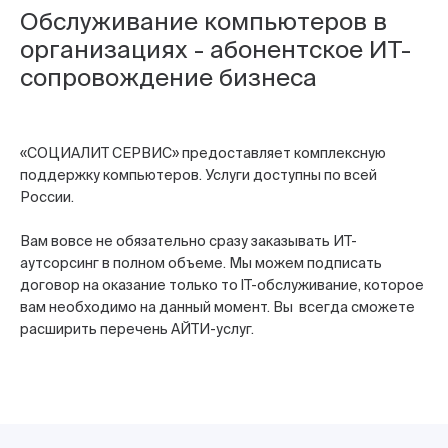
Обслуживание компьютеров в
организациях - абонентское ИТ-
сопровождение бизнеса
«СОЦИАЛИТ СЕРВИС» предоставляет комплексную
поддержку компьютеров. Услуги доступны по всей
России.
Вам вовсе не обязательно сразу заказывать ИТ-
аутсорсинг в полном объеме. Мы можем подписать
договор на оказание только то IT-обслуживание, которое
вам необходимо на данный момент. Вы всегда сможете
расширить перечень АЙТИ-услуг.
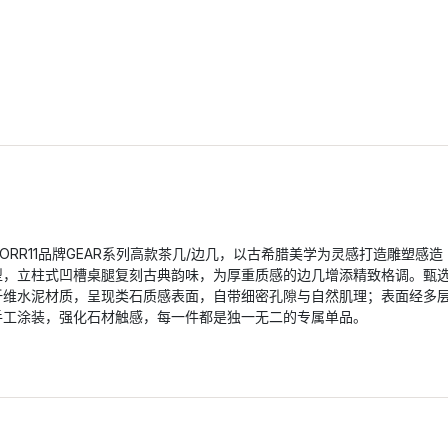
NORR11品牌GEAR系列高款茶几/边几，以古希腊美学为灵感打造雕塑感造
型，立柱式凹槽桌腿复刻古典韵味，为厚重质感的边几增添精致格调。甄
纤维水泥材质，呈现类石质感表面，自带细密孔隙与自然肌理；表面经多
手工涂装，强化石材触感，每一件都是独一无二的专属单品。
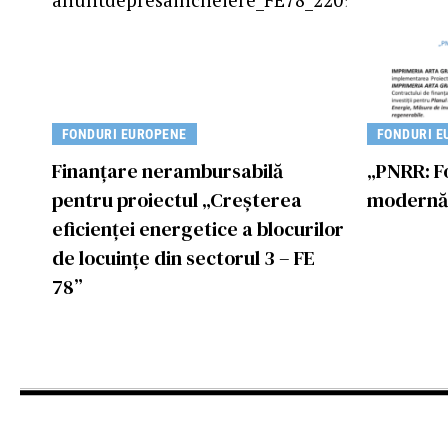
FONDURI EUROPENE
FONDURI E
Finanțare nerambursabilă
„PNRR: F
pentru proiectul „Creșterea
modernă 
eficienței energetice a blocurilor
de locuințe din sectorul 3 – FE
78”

==

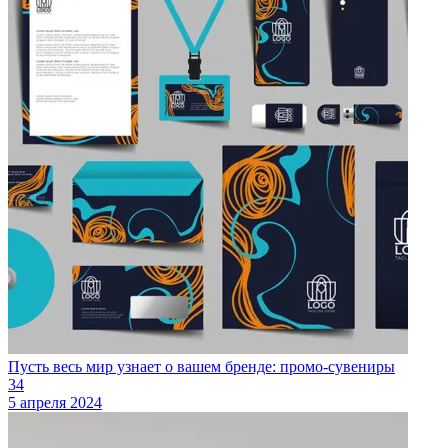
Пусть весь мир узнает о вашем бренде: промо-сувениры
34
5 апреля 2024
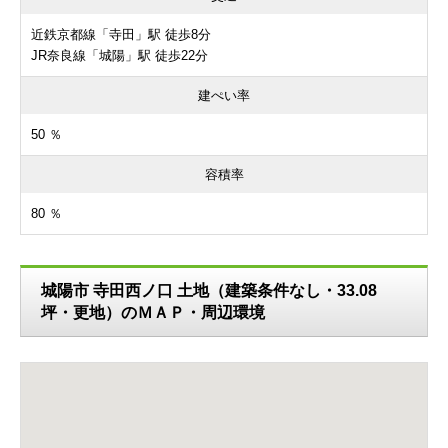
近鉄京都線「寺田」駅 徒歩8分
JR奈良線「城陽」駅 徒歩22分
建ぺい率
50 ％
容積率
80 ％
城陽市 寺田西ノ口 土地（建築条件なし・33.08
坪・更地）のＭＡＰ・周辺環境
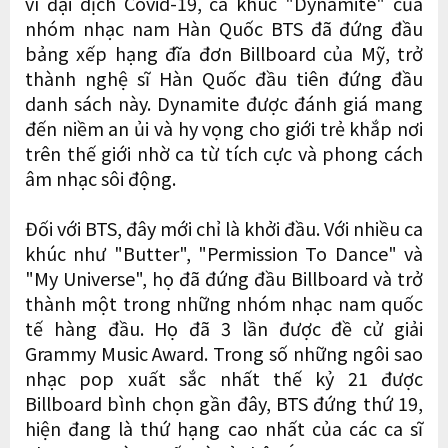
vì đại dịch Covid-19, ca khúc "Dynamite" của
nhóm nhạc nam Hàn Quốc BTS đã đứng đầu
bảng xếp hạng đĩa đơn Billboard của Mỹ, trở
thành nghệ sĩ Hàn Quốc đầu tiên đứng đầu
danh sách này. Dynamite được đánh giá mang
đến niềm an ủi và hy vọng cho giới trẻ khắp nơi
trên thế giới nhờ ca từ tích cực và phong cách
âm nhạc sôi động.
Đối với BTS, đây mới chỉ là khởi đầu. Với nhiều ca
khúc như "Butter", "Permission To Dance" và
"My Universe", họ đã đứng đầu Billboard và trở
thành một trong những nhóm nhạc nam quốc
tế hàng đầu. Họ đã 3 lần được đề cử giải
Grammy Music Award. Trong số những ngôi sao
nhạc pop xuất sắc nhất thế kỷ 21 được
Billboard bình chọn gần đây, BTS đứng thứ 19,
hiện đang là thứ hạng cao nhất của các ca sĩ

*REQUIREMENT:* Look through the entries above and count each line holding "thành"; report the count alone.

*SOLUTION FOR THIS EXERCISE:* 2